Dataset records
-----

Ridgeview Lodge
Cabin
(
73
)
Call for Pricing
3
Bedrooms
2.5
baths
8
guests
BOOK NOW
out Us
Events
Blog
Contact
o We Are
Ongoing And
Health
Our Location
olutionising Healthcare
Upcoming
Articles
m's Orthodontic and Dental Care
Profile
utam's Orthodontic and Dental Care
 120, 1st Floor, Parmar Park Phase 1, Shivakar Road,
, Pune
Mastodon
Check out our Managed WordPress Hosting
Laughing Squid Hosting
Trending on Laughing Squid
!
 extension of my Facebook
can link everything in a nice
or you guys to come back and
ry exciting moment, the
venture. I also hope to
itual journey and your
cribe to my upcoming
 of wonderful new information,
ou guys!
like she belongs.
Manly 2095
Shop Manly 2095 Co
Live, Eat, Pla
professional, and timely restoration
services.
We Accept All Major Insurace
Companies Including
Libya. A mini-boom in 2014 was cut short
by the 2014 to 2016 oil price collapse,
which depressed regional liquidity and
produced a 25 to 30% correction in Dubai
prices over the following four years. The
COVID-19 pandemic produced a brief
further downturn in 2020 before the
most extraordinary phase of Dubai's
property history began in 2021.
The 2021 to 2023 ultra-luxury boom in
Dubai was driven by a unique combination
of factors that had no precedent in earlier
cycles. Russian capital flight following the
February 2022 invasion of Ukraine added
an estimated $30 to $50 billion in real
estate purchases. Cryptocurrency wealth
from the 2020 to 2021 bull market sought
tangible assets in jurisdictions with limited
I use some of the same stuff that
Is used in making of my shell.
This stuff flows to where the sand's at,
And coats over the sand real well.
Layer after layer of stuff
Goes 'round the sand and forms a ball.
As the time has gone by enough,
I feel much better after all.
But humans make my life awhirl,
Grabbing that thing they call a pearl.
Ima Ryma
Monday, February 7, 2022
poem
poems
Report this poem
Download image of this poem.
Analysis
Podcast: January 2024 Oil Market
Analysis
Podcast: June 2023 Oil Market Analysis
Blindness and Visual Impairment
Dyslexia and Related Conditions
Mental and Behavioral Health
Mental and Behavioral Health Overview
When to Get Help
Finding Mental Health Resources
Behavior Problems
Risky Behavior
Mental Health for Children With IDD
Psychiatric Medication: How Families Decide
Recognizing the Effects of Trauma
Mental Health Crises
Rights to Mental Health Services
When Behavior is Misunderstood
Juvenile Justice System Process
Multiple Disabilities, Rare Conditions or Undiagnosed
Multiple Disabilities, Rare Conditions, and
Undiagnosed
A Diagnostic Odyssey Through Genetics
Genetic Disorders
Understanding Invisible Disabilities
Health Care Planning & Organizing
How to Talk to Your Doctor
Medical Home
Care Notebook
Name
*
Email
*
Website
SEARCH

-----

Brief
All of the entries above need to be reproduced exactly.

Solution to this task
Ridgeview Lodge
Cabin
(
73
)
Call for Pricing
3
Bedrooms
2.5
baths
8
guests
BOOK NOW
out Us
Events
Blog
Contact
o We Are
Ongoing And
Health
Our Location
olutionising Healthcare
Upcoming
Articles
m's Orthodontic and Dental Care
Profile
utam's Orthodontic and Dental Care
 120, 1st Floor, Parmar Park Phase 1, Shivakar Road,
, Pune
Mastodon
Check out our Managed WordPress Hosting
Laughing Squid Hosting
Trending on Laughing Squid
!
 extension of my Facebook
can link everything in a nice
or you guys to come back and
ry exciting moment, the
venture. I also hope to
itual journey and your
cribe to my upcoming
 of wonderful new information,
ou guys!
like she belongs.
Manly 2095
Shop Manly 2095 Co
Live, Eat, Pla
professional, and timely restoration
services.
We Accept All Major Insurace
Companies Including
Libya. A mini-boom in 2014 was cut short
by the 2014 to 2016 oil price collapse,
which depressed regional liquidity and
produced a 25 to 30% correction in Dubai
prices over the following four years. The
COVID-19 pandemic produced a brief
further downturn in 2020 before the
most extraordinary phase of Dubai's
property history began in 2021.
The 2021 to 2023 ultra-luxury boom in
Dubai was driven by a unique combination
of factors that had no precedent in earlier
cycles. Russian capital flight following the
February 2022 invasion of Ukraine added
an estimated $30 to $50 billion in real
estate purchases. Cryptocurrency wealth
from the 2020 to 2021 bull market sought
tangible assets in jurisdictions with limited
I use some of the same stuff that
Is used in making of my shell.
This stuff flows to where the sand's at,
And coats over the sand real well.
Layer after layer of stuff
Goes 'round the sand and forms a ball.
As the time has gone by enough,
I feel much better after all.
But humans make my life awhirl,
Grabbing that thing they call a pearl.
Ima Ryma
Monday, February 7, 2022
poem
poems
Report this poem
Download image of this poem.
Analysis
Podcast: January 2024 Oil Market
Analysis
Podcast: June 2023 Oil Market Analysis
Blindness and Visual Impairment
Dyslexia and Related Conditions
Mental and Behavioral Health
Mental and Behavioral Health Overview
When to Get Help
Finding Mental Health Resources
Behavior Problems
Risky Behavior
Mental Health for Children With IDD
Psychiatric Medication: How Families Decide
Recognizing the Effects of Trauma
Mental Health Crises
Rights to Mental Health Services
When Behavior is Misunderstood
Juvenile Justice System Process
Multiple Disabilities, Rare Conditions or Undiagnosed
Multiple Disabilities, Rare Conditions, and
Undiagnosed
A Diagnostic Odyssey Through Genetics
Genetic Disorders
Understanding Invisible Disabilities
Health Care Planning & Organizing
How to Talk to Your Doctor
Medical Home
Care Notebook
Name
*
Email
*
Website
SEARCH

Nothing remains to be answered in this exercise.